Filosofía en español 
Filosofía en español


Carlos Micó

Una extraña visita

Para D. Mariano de Cavia

Era yo entonces torrero del faro que está situado en la costa oriental de Terranova. Elegí esta humilde profesión para poder darme más de lleno a la vida ascética que exige la práctica del ocultismo, al que me he consagrado. En aquellas soledades me era más fácil poner a tono mi corazón y mi mente con la gran mente y el corazón de la Humanidad entera.

Aquel día en que ocurrió lo que voy a contaros, era un día triste, desolado y tormentoso, de entrada de invierno; al caer la tarde, cuando el sol, que apenas si había lucido breves instantes, comenzaba a velarse, el horizonte se ensombreció, la atmósfera se preñó de una niebla cobriza.
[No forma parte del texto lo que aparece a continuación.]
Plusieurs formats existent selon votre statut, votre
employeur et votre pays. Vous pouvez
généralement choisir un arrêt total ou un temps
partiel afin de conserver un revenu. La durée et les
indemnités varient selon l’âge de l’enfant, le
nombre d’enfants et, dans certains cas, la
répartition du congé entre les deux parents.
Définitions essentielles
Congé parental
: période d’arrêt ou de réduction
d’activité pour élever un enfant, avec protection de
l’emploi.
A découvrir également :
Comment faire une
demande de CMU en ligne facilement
Del cielo tempestuoso pendían nubes como trombas sobre la cabellera asustada y trémula del bosque cercano, que hacía llegar hacia nuestra torre sus bramidos. Y el mar, embravecido, gemía su clamor confundiéndolo con el de los árboles. La Naturaleza entera se estremecía, produciendo, con sus múltiples voces, esa nota fundamental cuyo tono corresponde al Fa, como han reconocido los buddhistas, los físicos modernos y los músicos, que consideran esa nota como la tónica de la Naturaleza. Los chinos aseguran que las aguas del Hoang-ho, al deslizarse, entonan el Kung, llamado el gran tono en la música china, y que corresponde al Fa.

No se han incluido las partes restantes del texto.